Aku langsung mematikan sambungan telfon lagi. Tanganku menekan tombol power yang ada di ponsel untuk mematikan layar ponsel. Kalau ponselku mati kan Pak Jefri tidak bisa menelfonku lagi.
Aku kembali merebahkan tubuhku di atas kasur. Kram di perutku masih terasa sakit. Tidak tahu harus apa selain merebahkan diri di kasur.
Selang beberapa menit, terdengar derap langkah kaki yang masuk ke kamar. Siapa lagi kalau bukan Pak Jefri. Aku pura-pura tidak dengar saat Pak Jefri berkali-kali memanggilku.
"Ayo ke rumah sakit!" ucap Pak Jefri yang sudah duduk di pinggir ranjang.
"Ayo ke rumah sakit cepetan?" ucapnya lagi saat aku tak merespon ajakannya.
Aku beranjak dari tidurku dan duduk menghadap Pak Jefri, "Nggak! Orang saya cuma nyeri menstruasi."
"Wajah kamu pucat,"
"Nanti juga sembuh. Mending Bapak bantuin saya aja sekarang," ucapku memegang lengan Pak Jefri.
Ia mengerutkan dahinya, "Bantuin apa?"
"Beliin saya pembalut di minimarket depan gapura masuk perumahan."

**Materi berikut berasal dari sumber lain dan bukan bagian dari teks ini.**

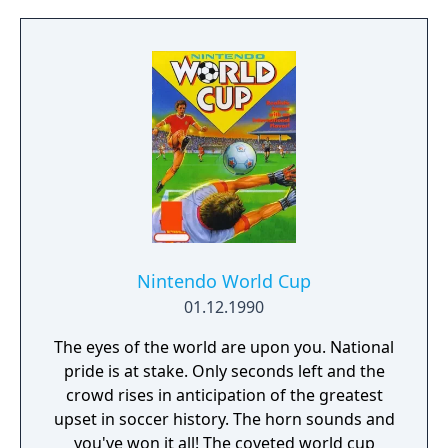
who is the strongest. The game was
tournament format, in which one player
originally released as Nekketsu Kakutou
against another in a series of heats. The
Densetsu, but has since been localized as
player who successfully defeats both of his
Nekketsu Fighting Legend.
opponents will get to compete against a
member of Team Thornley for first place.
The game can be played by up to four
players. Since there's never more than two
teams competing at the same time, the third
and fourth player can play simply by
alternating between the two controllers.
Thus, a four player adapter is not required,
Nintendo World Cup
unlike other Kunio-kun games.
01.12.1990
The eyes of the world are upon you. National
pride is at stake. Only seconds left and the
crowd rises in anticipation of the greatest
upset in soccer history. The horn sounds and
you've won it all! The coveted world cup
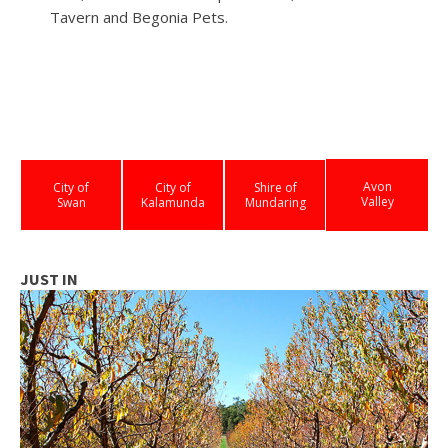
Tavern and Begonia Pets.
Avon
City of
City of
Shire of
Valley
Swan
Kalamunda
Mundaring
JUST IN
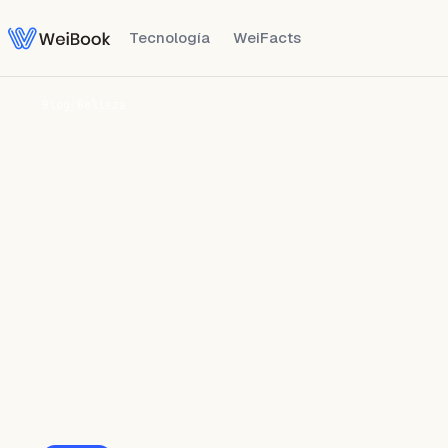
Tecnología
WeiFacts
Blog
/
Belleza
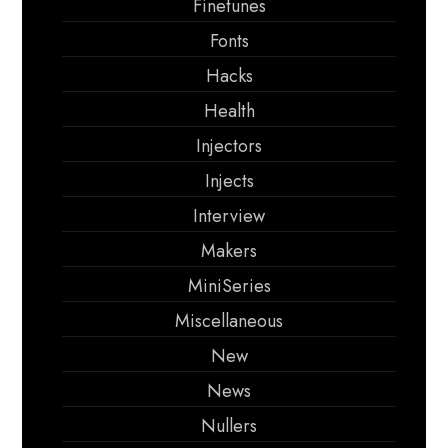
Finetunes
Fonts
Hacks
Health
Injectors
Injects
Interview
Makers
MiniSeries
Miscellaneous
New
News
Nullers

Pak Jefri sontak membulatkan mata sempurna, "Sa-saya nggak tau jenis-jenis itu di mini market. Saya antar kamu saja,"
"Masalahnya perut saya kram. Dibuat jalan juga sakit,"

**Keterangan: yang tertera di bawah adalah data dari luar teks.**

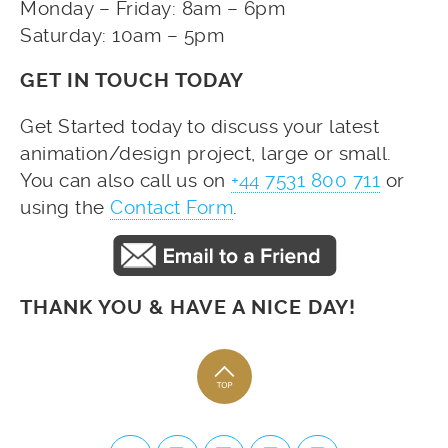
Monday – Friday: 8am – 6pm
Saturday: 10am – 5pm
GET IN TOUCH TODAY
Get Started today to discuss your latest
animation/design project, large or small.
You can also call us on
+44 7531 800 711
or
using the
Contact Form
.
THANK YOU & HAVE A NICE DAY!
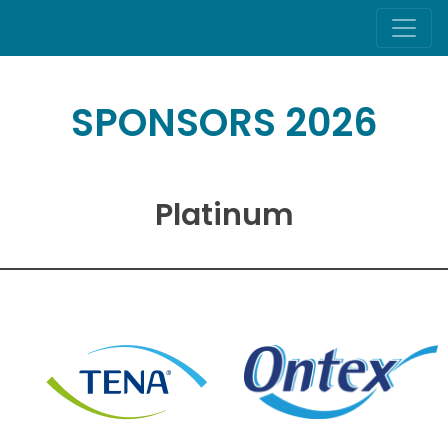
SPONSORS 2026
Platinum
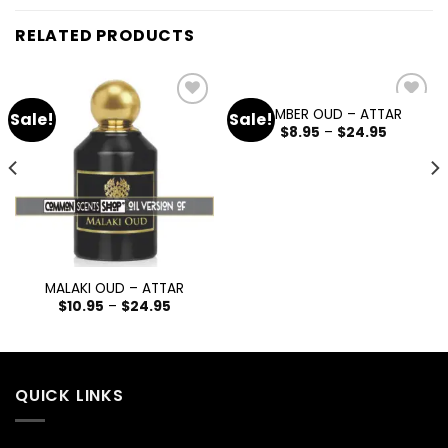
RELATED PRODUCTS
AMBER OUD – ATTAR
Sale!
Sale!
Add
Add
$
8.95
–
$
24.95
to
to
wishlist
wishlist
MALAKI OUD – ATTAR
$
10.95
–
$
24.95
QUICK LINKS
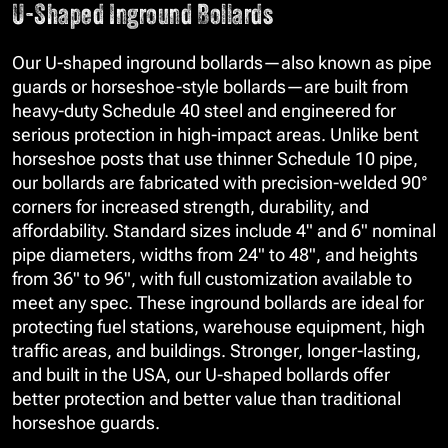
U-Shaped Inground Bollards
Our U-shaped inground bollards—also known as pipe
guards or horseshoe-style bollards—are built from
heavy-duty Schedule 40 steel and engineered for
serious protection in high-impact areas. Unlike bent
horseshoe posts that use thinner Schedule 10 pipe,
our bollards are fabricated with precision-welded 90°
corners for increased strength, durability, and
affordability. Standard sizes include 4" and 6" nominal
pipe diameters, widths from 24" to 48", and heights
from 36" to 96", with full customization available to
meet any spec. These inground bollards are ideal for
protecting fuel stations, warehouse equipment, high
traffic areas, and buildings. Stronger, longer-lasting,
and built in the USA, our U-shaped bollards offer
better protection and better value than traditional
horseshoe guards.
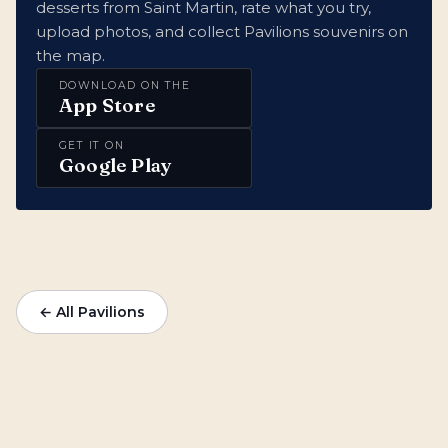
desserts from Saint Martin, rate what you try,
upload photos, and collect Pavilions souvenirs on
the map.
DOWNLOAD ON THE
App Store
GET IT ON
Google Play
← All Pavilions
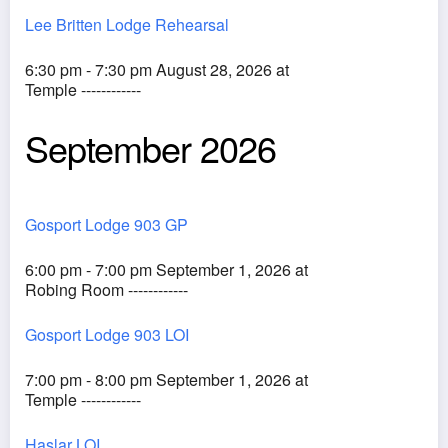
Lee Britten Lodge Rehearsal
6:30 pm - 7:30 pm August 28, 2026 at
Temple ------------
September 2026
Gosport Lodge 903 GP
6:00 pm - 7:00 pm September 1, 2026 at
Robing Room ------------
Gosport Lodge 903 LOI
7:00 pm - 8:00 pm September 1, 2026 at
Temple ------------
Haslar LOI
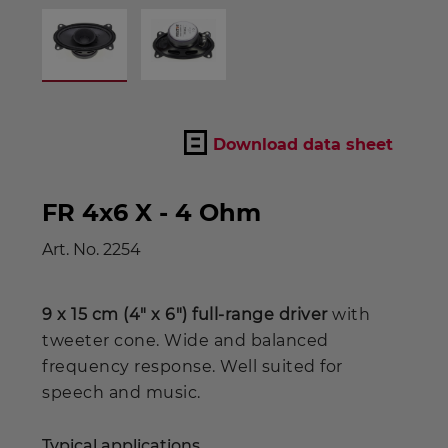
Download data sheet
FR 4x6 X - 4 Ohm
Art. No.
2254
9 x 15 cm (4" x 6") full-range driver
with
tweeter cone. Wide and balanced
frequency response. Well suited for
speech and music.
Typical applications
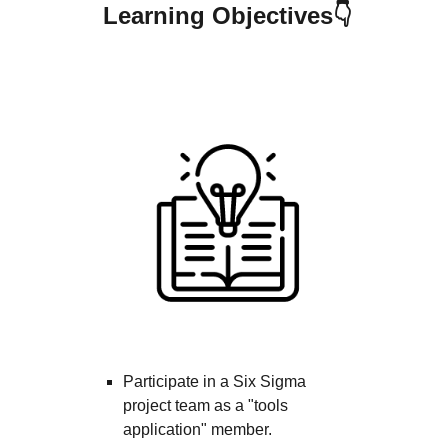
Learning Objectives👇
Cours
Participate in a Six Sigma
project team as a "tools
application" member.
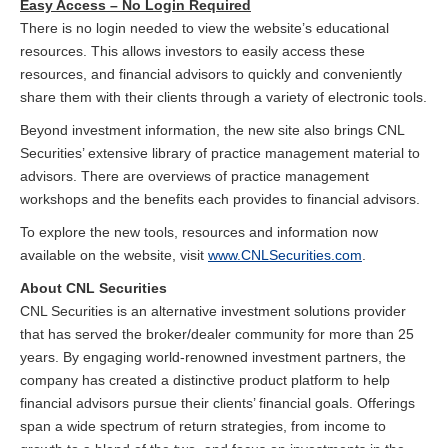
Easy Access – No Login Required
There is no login needed to view the website’s educational
resources. This allows investors to easily access these
resources, and financial advisors to quickly and conveniently
share them with their clients through a variety of electronic tools.
Beyond investment information, the new site also brings CNL
Securities’ extensive library of practice management material to
advisors. There are overviews of practice management
workshops and the benefits each provides to financial advisors.
To explore the new tools, resources and information now
available on the website, visit
www.CNLSecurities.com
.
About CNL Securities
CNL Securities is an alternative investment solutions provider
that has served the broker/dealer community for more than 25
years. By engaging world-renowned investment partners, the
company has created a distinctive product platform to help
financial advisors pursue their clients’ financial goals. Offerings
span a wide spectrum of return strategies, from income to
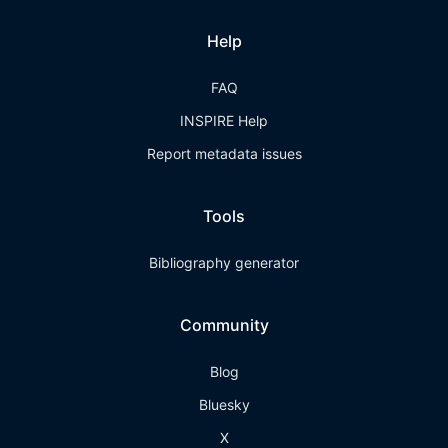
Help
FAQ
INSPIRE Help
Report metadata issues
Tools
Bibliography generator
Community
Blog
Bluesky
X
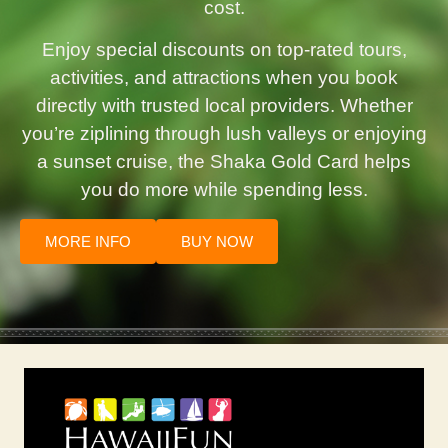
cost.
Enjoy special discounts on top-rated tours,
activities, and attractions when you book
directly with trusted local providers. Whether
you’re ziplining through lush valleys or enjoying
a sunset cruise, the Shaka Gold Card helps
you do more while spending less.
MORE INFO
BUY NOW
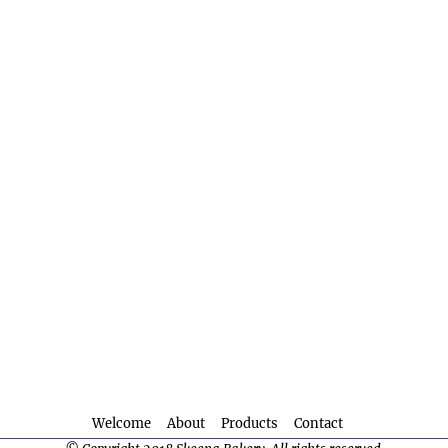
Welcome
About
Products
Contact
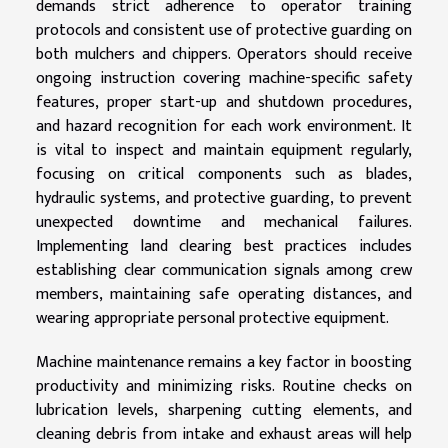
demands strict adherence to operator training
protocols and consistent use of protective guarding on
both mulchers and chippers. Operators should receive
ongoing instruction covering machine-specific safety
features, proper start-up and shutdown procedures,
and hazard recognition for each work environment. It
is vital to inspect and maintain equipment regularly,
focusing on critical components such as blades,
hydraulic systems, and protective guarding, to prevent
unexpected downtime and mechanical failures.
Implementing land clearing best practices includes
establishing clear communication signals among crew
members, maintaining safe operating distances, and
wearing appropriate personal protective equipment.
Machine maintenance remains a key factor in boosting
productivity and minimizing risks. Routine checks on
lubrication levels, sharpening cutting elements, and
cleaning debris from intake and exhaust areas will help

"Terus saya harus gimana?"
"Bapak kan bisa baca. Masak harus saya edukasi dulu beli beginian?"
Ia menghela napas panjang, "Mereknya apa?"
"Terserah Bapak, yang penting 36cm"
"Cepetan!" teriakku mendorong tubuh Pak Jefri agar segera beranjak.
Pak Jefri tampak kebingungan dengan apa yang aku katakan. Salah sendiri, pagi-pagi sudah membuatku naik darah. Eh, tapi ini bukan salah Pak Jefri juga sepenuhnya. Gara-gara perubahan hormon menstruasi juga mood-ku sering berantakan.
Sembari menunggu Pak Jefri kembali, aku memainkan ponselku. Biasanya untuk mengembalikan mood-ku aku lebih sering menonton Drama Korea. Cara jitu dan cara paling ampuh adalah salah satunya menonton drama Korea atau streaming Oppa.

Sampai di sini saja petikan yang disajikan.